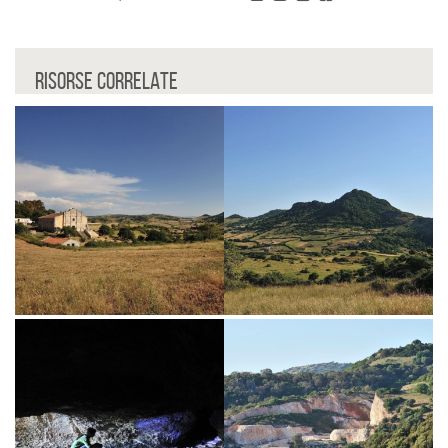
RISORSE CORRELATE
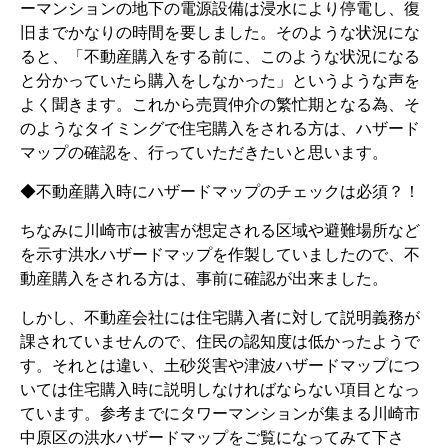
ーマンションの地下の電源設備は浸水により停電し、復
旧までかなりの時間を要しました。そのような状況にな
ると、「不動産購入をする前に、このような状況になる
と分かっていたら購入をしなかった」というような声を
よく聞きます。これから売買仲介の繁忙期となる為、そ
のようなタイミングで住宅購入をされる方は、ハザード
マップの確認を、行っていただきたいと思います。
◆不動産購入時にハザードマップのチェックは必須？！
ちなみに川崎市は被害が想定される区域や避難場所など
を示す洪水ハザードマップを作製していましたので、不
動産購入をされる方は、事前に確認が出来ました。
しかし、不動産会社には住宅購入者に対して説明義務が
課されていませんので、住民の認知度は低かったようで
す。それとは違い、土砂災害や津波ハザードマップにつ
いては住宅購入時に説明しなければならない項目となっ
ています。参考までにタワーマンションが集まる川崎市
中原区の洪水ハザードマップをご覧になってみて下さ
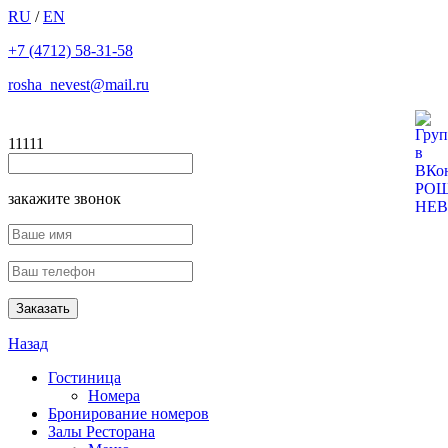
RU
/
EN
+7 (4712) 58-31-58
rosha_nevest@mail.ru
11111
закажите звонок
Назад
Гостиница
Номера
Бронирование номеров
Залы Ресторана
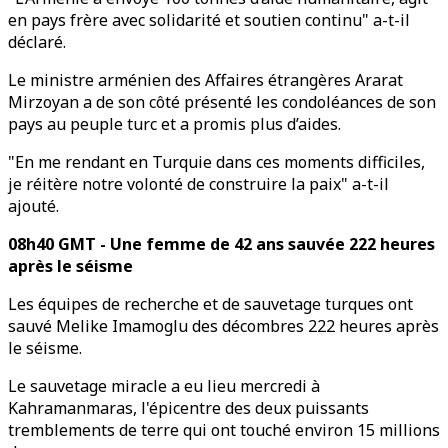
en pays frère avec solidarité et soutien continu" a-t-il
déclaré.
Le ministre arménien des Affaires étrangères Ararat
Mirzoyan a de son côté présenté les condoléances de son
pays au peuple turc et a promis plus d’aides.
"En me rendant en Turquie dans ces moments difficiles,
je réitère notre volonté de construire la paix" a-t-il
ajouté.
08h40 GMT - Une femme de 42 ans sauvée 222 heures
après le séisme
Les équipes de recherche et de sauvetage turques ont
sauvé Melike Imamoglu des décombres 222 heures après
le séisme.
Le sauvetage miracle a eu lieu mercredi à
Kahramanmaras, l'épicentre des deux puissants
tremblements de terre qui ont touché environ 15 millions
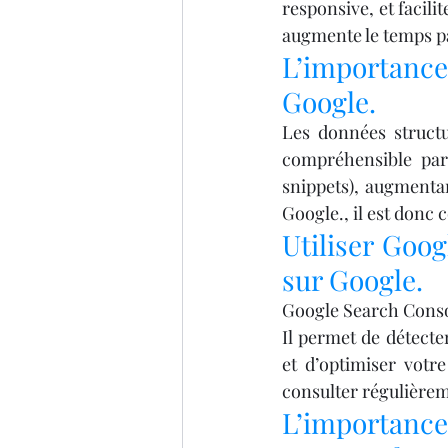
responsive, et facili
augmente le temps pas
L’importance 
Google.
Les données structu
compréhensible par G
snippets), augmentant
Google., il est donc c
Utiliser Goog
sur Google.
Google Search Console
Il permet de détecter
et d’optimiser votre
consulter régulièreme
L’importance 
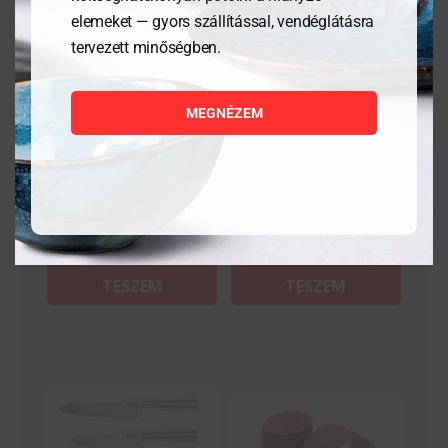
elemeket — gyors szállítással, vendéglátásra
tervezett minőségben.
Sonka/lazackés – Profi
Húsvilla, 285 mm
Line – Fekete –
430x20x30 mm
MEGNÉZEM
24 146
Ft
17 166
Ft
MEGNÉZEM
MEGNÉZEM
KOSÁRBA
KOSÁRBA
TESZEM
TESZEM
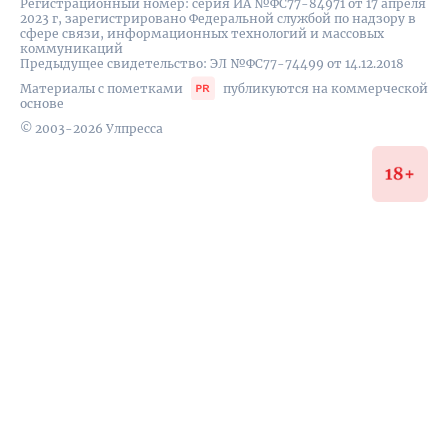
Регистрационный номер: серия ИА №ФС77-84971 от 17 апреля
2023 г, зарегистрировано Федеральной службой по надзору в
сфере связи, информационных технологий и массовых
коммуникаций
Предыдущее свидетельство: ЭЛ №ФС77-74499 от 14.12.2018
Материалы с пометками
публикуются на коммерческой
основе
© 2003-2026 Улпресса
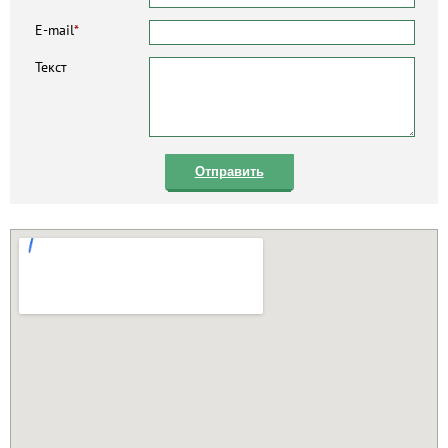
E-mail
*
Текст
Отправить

--------

_Exercise brief_: An exact transcription of the data above is needed, without the pictures.

_Solution to this task_:
RISORSE CORRELATE
ーマンションの地下の電源設備は浸水により停電し、復
旧までかなりの時間を要しました。そのような状況にな
ると、「不動産購入をする前に、このような状況になる
と分かっていたら購入をしなかった」というような声を
よく聞きます。これから売買仲介の繁忙期となる為、そ
のようなタイミングで住宅購入をされる方は、ハザード
マップの確認を、行っていただきたいと思います。
◆不動産購入時にハザードマップのチェックは必須？！
ちなみに川崎市は被害が想定される区域や避難場所など
を示す洪水ハザードマップを作製していましたので、不
動産購入をされる方は、事前に確認が出来ました。
しかし、不動産会社には住宅購入者に対して説明義務が
課されていませんので、住民の認知度は低かったようで
す。それとは違い、土砂災害や津波ハザードマップにつ
いては住宅購入時に説明しなければならない項目となっ
ています。参考までにタワーマンションが集まる川崎市
中原区の洪水ハザードマップをご覧になってみて下さ
RU
/
EN
+7 (4712) 58-31-58
rosha_nevest@mail.ru
11111
закажите звонок
Назад
Гостиница
Номера
Бронирование номеров
Залы Ресторана
en pays frère avec solidarité et soutien continu" a-t-il
déclaré.
Le ministre arménien des Affaires étrangères Ararat
Mirzoyan a de son côté présenté les condoléances de son
pays au peuple turc et a promis plus d’aides.
"En me rendant en Turquie dans ces moments difficiles,
je réitère notre volonté de construire la paix" a-t-il
ajouté.
08h40 GMT - Une femme de 42 ans sauvée 222 heures
après le séisme
Les équipes de recherche et de sauvetage turques ont
sauvé Melike Imamoglu des décombres 222 heures après
le séisme.
Le sauvetage miracle a eu lieu mercredi à
Kahramanmaras, l'épicentre des deux puissants
tremblements de terre qui ont touché environ 15 millions
responsive, et facili
augmente le temps pas
L’importance 
Google.
Les données structu
compréhensible par G
snippets), augmentant
Google., il est donc c
Utiliser Goog
sur Google.
Google Search Console
Il permet de détecter
et d’optimiser votre
consulter régulièreme
L’importance 
elemeket — gyors szállítással, vendéglátásra
tervezett minőségben.
Sonka/lazackés – Profi
Húsvilla, 285 mm
Line – Fekete –
430x20x30 mm
MEGNÉZEM
24 146
Ft
17 166
Ft
MEGNÉZEM
MEGNÉZEM
KOSÁRBA
KOSÁRBA
TESZEM
TESZEM
Регистрационный номер: серия ИА №ФС77-84971 от 17 апреля
2023 г, зарегистрировано Федеральной службой по надзору в
сфере связи, информационных технологий и массовых
коммуникаций
Предыдущее свидетельство: ЭЛ №ФС77-74499 от 14.12.2018
Материалы с пометками
публикуются на коммерческой
основе
© 2003-2026 Улпресса
E-mail
*
Текст
Отправить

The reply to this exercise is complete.